Avertissement : Cette page est une traduction automatique de cette page à l'origine en anglais. Veuillez noter puisque les traductions sont générées par des machines, pas tous les traduction sera parfaite. Ce site Web et ses pages Web sont destinés à être lus en anglais. Toute traduction de ce site et de ses pages Web peut être imprécis et inexacte, en tout ou en partie. Cette traduction est fournie dans une pratique.

La pandémie COVID-19 a déclenché les déclins les plus grands dans l'espérance de vie depuis la deuxième guerre mondiale

La pandémie COVID-19 a déclenché des pertes d'espérance de vie non vues puisque la deuxième guerre mondiale en Europe occidentale et non dépassées ceux observés autour de la dissolution du Bloc oriental dans central et oriental - les pays européens, selon la recherche publiée [27 septembre], ont abouti par des scientifiques au centre de Leverhulme d'Oxford pour la Science démographique.

L'équipe de recherche a assemblé un ensemble de données sans précédent sur la mortalité de 29 pays, enjambant la majeure partie de l'Europe, les USA et le Chili - les pays pour lesquels les inscriptions officielles de la mort à 2020 avaient été publiées. Ils ont constaté que 27 des 29 pays ont vu des réductions d'espérance de vie en 2020, et à une écaille qui a éliminé des années de progrès sur la mortalité, selon aujourd'hui publié de papier dans le tourillon international de l'épidémiologie.

Des femmes dans 15 pays et les hommes dans 10 pays se sont avérés pour avoir une expectance inférieure à la naissance en 2020 qu'en 2015, une année l'où l'espérance de vie déjà a été négativement affectée par une saison de la grippe significative.

Pour les pays d'Europe occidentale tels que l'Espagne, l'Angleterre et le Pays de Galles, Italie, Belgique, notamment, la dernière fois on a observé que de telles grandes importances de déclins dans l'espérance de vie à la naissance pendant une seule année était pendant le WW-II. »

M. José Manuel Aburto, auteur de Co-Fil d'étude, université d'Oxford

Mais, il dit, l'écaille des pertes d'espérance de vie était rigide en travers de la plupart des pays étudiés, « 22 pays compris dans nos plus grandes pertes expérimentées par étude que la moitié par année en 2020. Les femelles dans huit pays et les mâles dans 11 pays ont remarqué des pertes plus grandes qu'une année. Pour mettre dans un contexte, cela a pris en moyenne 5,6 ans pour que ces pays réalisent une augmentation d'une année d'espérance de vie récent : progrès éliminé au cours de 2020 par COVID-19. »

En travers de la plupart des 29 pays, les mâles ont vu de plus grands déclins d'espérance de vie que des femelles.

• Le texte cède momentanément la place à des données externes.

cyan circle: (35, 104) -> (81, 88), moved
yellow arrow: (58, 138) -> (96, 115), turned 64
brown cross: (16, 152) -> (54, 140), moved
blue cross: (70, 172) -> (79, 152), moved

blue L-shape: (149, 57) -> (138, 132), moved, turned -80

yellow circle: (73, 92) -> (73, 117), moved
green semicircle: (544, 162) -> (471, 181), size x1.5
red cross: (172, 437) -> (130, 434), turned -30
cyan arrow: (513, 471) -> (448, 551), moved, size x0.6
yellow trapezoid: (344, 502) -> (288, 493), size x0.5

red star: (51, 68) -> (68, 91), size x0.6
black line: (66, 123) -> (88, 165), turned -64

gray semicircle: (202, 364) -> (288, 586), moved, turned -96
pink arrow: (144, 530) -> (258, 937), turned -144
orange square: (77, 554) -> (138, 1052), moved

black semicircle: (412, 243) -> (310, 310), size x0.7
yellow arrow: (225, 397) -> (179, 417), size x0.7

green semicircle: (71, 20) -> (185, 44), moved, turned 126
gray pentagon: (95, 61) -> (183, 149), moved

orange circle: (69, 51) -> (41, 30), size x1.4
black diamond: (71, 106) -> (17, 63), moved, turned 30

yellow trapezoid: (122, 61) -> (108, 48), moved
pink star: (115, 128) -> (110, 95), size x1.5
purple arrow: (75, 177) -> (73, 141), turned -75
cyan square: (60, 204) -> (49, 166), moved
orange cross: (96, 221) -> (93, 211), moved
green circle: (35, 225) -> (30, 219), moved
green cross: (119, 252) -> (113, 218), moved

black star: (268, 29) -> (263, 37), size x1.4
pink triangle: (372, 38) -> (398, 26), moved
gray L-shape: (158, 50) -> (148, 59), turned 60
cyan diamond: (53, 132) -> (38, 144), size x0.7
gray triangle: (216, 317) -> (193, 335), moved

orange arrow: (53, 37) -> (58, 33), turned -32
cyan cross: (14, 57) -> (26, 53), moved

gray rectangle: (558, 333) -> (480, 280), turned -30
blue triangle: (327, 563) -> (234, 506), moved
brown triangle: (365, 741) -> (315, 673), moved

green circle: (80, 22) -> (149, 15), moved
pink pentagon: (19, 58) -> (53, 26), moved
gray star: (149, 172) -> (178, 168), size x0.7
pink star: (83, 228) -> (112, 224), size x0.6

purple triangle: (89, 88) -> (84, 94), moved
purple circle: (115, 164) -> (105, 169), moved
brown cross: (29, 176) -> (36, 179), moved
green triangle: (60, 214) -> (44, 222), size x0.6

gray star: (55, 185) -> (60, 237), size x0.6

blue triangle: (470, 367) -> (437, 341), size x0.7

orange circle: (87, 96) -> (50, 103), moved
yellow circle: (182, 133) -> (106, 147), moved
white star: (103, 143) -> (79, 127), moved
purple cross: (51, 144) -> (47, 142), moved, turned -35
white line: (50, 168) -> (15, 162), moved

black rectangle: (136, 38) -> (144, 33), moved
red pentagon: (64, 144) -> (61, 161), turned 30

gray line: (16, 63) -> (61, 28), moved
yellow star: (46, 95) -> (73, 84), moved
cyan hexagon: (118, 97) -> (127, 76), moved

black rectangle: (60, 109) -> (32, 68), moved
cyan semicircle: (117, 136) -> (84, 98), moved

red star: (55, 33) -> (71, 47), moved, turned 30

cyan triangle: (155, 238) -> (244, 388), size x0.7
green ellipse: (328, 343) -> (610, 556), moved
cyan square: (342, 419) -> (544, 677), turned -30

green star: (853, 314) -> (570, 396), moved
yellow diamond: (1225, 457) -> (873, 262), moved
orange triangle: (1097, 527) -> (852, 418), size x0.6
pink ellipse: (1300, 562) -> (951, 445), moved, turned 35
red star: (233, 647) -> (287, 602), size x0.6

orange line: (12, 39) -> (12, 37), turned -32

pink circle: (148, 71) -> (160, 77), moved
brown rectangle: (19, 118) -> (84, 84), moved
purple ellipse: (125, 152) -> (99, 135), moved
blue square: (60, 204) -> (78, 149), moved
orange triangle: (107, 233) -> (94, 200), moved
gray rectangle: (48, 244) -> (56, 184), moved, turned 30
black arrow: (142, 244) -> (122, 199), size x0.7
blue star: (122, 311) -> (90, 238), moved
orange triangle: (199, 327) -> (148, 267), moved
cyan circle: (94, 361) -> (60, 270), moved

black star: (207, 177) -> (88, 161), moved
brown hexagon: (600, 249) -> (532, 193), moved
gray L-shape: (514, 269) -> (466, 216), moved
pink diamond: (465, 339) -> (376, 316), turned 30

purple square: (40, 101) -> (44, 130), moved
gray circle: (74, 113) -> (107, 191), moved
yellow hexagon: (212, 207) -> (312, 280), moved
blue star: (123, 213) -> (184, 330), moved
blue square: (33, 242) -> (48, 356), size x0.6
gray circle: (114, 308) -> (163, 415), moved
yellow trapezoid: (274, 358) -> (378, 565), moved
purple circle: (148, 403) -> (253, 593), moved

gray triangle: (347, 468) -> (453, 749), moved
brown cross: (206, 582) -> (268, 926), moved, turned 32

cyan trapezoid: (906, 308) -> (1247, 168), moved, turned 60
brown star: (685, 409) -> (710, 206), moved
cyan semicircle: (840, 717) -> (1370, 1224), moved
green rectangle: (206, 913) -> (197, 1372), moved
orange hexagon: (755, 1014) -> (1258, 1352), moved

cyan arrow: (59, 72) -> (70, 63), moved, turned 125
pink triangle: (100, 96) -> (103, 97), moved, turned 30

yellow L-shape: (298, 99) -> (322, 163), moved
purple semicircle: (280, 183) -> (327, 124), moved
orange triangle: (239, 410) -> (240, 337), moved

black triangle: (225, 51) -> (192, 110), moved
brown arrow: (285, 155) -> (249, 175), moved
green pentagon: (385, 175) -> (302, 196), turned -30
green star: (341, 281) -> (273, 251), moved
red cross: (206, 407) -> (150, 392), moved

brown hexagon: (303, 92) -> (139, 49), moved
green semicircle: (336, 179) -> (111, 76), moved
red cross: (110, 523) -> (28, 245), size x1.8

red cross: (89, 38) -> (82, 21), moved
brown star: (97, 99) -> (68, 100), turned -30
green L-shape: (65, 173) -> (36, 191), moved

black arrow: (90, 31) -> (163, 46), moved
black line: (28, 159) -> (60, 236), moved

On a observé les plus grands déclins dans l'espérance de vie parmi des mâles aux USA, qui ont vu un déclin de 2,2 ans relativement à 2019 niveaux, suivis des mâles lithuaniens (1,7 ans).

Selon l'auteur de Co-fil, M. Ridhi Kashyap, « les grands déclins dans l'espérance de vie observée aux USA peut en partie être expliqué par l'augmentation notable de la mortalité aux âges de fonctionnement observés en 2020. Aux USA, les augmentations de la mortalité aux 60 tranches d'âge au-dessous de contribuées le plus de manière significative à l'espérance de vie se baisse, alors qu'en travers de la majeure partie de l'Europe augmente dans la mortalité l'âge que ci-dessus 60 a contribuée plus de manière significative. »

En plus de ces configurations d'âge, l'analyse de l'équipe indique que la plupart des réductions d'espérance de vie en travers de différents pays étaient imputables aux morts COVID-19 officielles.

M. Kashyap ajoute, « tandis que nous savons qu'il y a plusieurs éditions liées au compte des morts COVID-19, telles que le contrôle ou la classification fausse insuffisant, le fait que nos résultats mettent en valeur un si grand choc qui est directement imputable aux expositions COVID-19 comment dévastant un choc il a été pour beaucoup de pays. Nous nécessitons instamment la publication et la disponibilité de plus de caractéristiques désagrégées d'une large-gamme des pays, y compris des pays de revenu inférieur et moyen, pour comprendre mieux les chocs de la pandémie mondial. »

L'espérance de vie, également connue sous le nom d'espérance de vie de période, se rapporte à l'âge moyen auquel un nouveau-né vit si des taux de mortalité actuels prolongés pour leur vie entière. Elle ne prévoit pas une durée de vie réelle. Elle fournit un instantané des états actuels de mortalité et tient compte d'une comparaison de la taille des chocs de mortalité de la pandémie entre différents pays et populations.